Solvent stability studies were performed [21] on the deuterated product and the NMR studies were carried out in a different solvent hoping to obtain better solubility and resolution. The solvent of choice was acetone-d₆ containing a trace of TFA-d to stabilize the metal-free isoporhyrin (8). In this solvent, a signal at ~1.7 ppm which integrated to 6-H was observed, this corresponding to the 5,5-dimethyl protons. To confirm the identity of this signal, the deuterium labeled metal-free isoporphyrin (9) was analyzed under the same conditions by ¹H NMR in acetone-d₆ and the signal was absent. Another observation made was the reduced intensity of the signal at 1.26 ppm in acetone-d₆ compared with chloroform-d, possibly due to better solubility/reduced aggregation in the acetone/TFA mixture and stability of the metal-free macrocycle in this solvent mixture. To further verify the structure of metal-free isoporphyrin and to confirm presence and location of the 5,5-dimethyl protons, more sensitive ¹³C NMR techniques (DEPT 135 and DEPT 90 ) were employed. The metal-free macrocycle, which has symmetry through the 5,15-meso-positions, would be expected to yield positive signals corresponding to 2-CH carbons in DEPT 90, while positive 2-CH carbons and 5-CH₃ carbons in DEPT 135, for non-deuterated metal-free isoporphyrin. On the other hand, deuterium labeled metal-free isoporphyrin would be expected to show positive signals for 2-CH carbons in DEPT 90, and positive 2-CH carbons and 4-CH₃ carbons in DEPT 135, due to deuterium labeling of the 5,5-dimethyl motif. Both samples were dissolved in CDCl₃ and four different experiments were run overnight to obtain results which complied precisely with the theoretical speculations/predictions. These results confirmed the location of the 5,5-dimethyl signal at 1.70 ppm in acetone and 1.26 ppm in chloroform.

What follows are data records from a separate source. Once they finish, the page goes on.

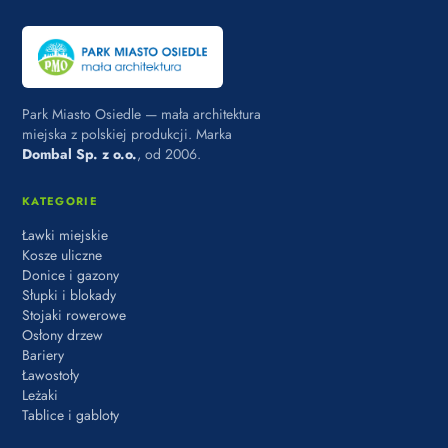
Park Miasto Osiedle — mała architektura
miejska z polskiej produkcji. Marka
Dombal Sp. z o.o.
, od 2006.
KATEGORIE
Ławki miejskie
Kosze uliczne
Donice i gazony
Słupki i blokady
Stojaki rowerowe
Osłony drzew
Bariery
Ławostoły
Leżaki
Tablice i gabloty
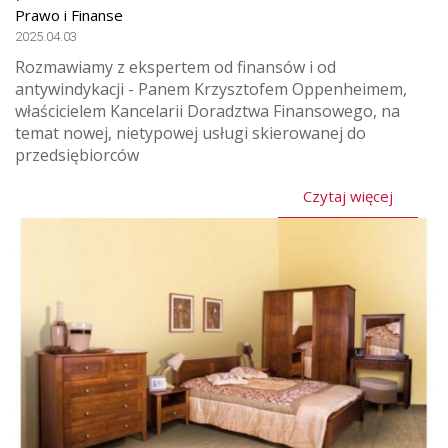
Prawo i Finanse
2025.04.03
Rozmawiamy z ekspertem od finansów i od
antywindykacji - Panem Krzysztofem Oppenheimem,
właścicielem Kancelarii Doradztwa Finansowego, na
temat nowej, nietypowej usługi skierowanej do
przedsiębiorców
Czytaj więcej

Synthesis of meso-monosubstituted porphyrins via isoporphyrins

In an attempt to further improve the yield of the b-bilene cyclization step to give isoporphyrins, linking carbon units other than those related to acetone were investigated. Cyclization of b-bilene salts with α-ketoesters and α-diketones afforded new isoporphyrin macrocycles. The isoporphyrins from the α-ketoesters (e.g. 10d) were subsequently transformed with KOH in methanol into the corresponding zinc(II) meso-monosubstituted porphyrins, and after demetalation into the meso-substituted free-base porphyrin (11d; Scheme 3). Figure 4 shows the absorption spectral changes as zinc(II) isoporphyrin (10d) was transformed via the zinc(II) complex into metal-free meso-substituted porphyrin (11d).

Scheme 3.

Cyclization of b-bilene to isoporphyrins (10) followed by transformation to meso-monosubstituted porphyrins (11)

Fig. 4.

Electronic absorption spectra in dichloromethane of: (A) zinc isoporphyrin (10d) before (dashed line) and (B) after (full line) after transformation to zinc meso-monosubstituted porphyrin (11d), and then (C) after demetalation (dotted line)

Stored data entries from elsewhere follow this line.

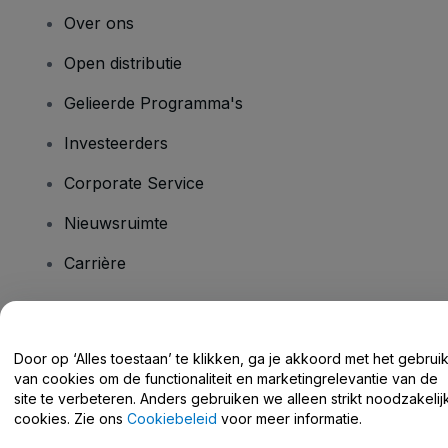
Over ons
Open distributie
Gelieerde Programma's
Investeerders
Corporate Service
Nieuwsruimte
Carrière
Heb je vragen?
Door op ‘Alles toestaan’ te klikken, ga je akkoord met het gebrui
van cookies om de functionaliteit en marketingrelevantie van de
Helpcentrum / Neem Contact Met Ons Op
site te verbeteren. Anders gebruiken we alleen strikt noodzakelij
cookies. Zie ons
Cookiebeleid
voor meer informatie.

During the macrocyclization process (Scheme 3), a novel transformation from b-bilene through a,b-biladiene to a,c-biladiene was observed; for a preliminary publication of this work see [22]. Use of these new α-di-carbonyl linking units resulted in significant improvements in the yields of isoporphyrins obtained.

Table 1 shows the various α-ketoesters (entries a–f) and the α-diketone (entry g) used in the b-bilene cyclization reactions to afford the corresponding zinc isoporphyrin cation complexes in yields (33–56%) significantly higher than previously reported [14, 15]. The reactions were carried out at room temperature and were complete in about one hour depending upon the carbonyl substrate. The high electrophilicity of the carbonyl on the α-ketoesters and α-diketone substrates compared with simple ketones (such as acetone) facilitated the enhanced rate of the reaction. The results indicate that the more bulky is the substrate the lower is the yields of isoporphyrin. Surprisingly (Table 1, entry c), no cyclization occurred with methyl 3,3,3-trifluoromethylpyruvate to give zinc isoporphyrin, despite the highly electrophilic character of the carbonyl due to the presence of the electronegative fluorine atoms. For entry (f), steric factors may have played a role in the lack of cyclization.

Table 1.

Cyclization of b-bilene (5) with various 1,2-diketones to yield zinc isoporphyrin (10)

Cmp	R1	R2	Reaction time, min	% yield (10)
10a	Me	OMe	10	55
10b	Me	OEt	10	54
10c	CF3	OMe	–	0
10d	Ph	OEt	30	35
10e	i-Bu	OEt	60	33
10f	i-Pr	OEt	–	0
10g	Me	Me	10	56

Having successfully synthesized a library of target zinc(II) isoporphyrins (10), their potential as intermediates in the synthesis of meso-substituted porphyrins was studied. Saponification of the 5-alkyl ester substituent to give carboxylic acid followed by decarboxylation on the sp³-hybridized meso carbon led to a rapid transformation of the cationic complex into the corresponding zinc(II) meso-monosubstituted porphyrin, which was then demetalated to give 11d in 32% yield, (Scheme 3). 10% KOH dissolved in dry methanol was used for this reaction. It was discovered that when KOH was dissolved in water the reaction did not proceed as expected. The reaction occurred at room temperature and formation of the product was monitored by spectrophotometry, monitoring the Soret band of the product (around 400 nm) until it reached its maximum intensity. Purification was performed on an alumina (Grade III) column. The driving force for the decarboxylation reaction is the considerable thermodynamic stabilization gained upon the formation of a fully conjugated isomer (porphyrin 11) in comparison to zinc isoporphyrin (10) that exhibits an interrupted macrocyclic conjugation owing to the presence of a sp³-hybridized meso carbon. Subsequent attempts to functionalize/conjugate the geminal ester function (for example with amino acids), via the alkyl ester, have been thwarted by this facile decarboxylation after hydrolysis, and attempts to circumvent this process are in progress.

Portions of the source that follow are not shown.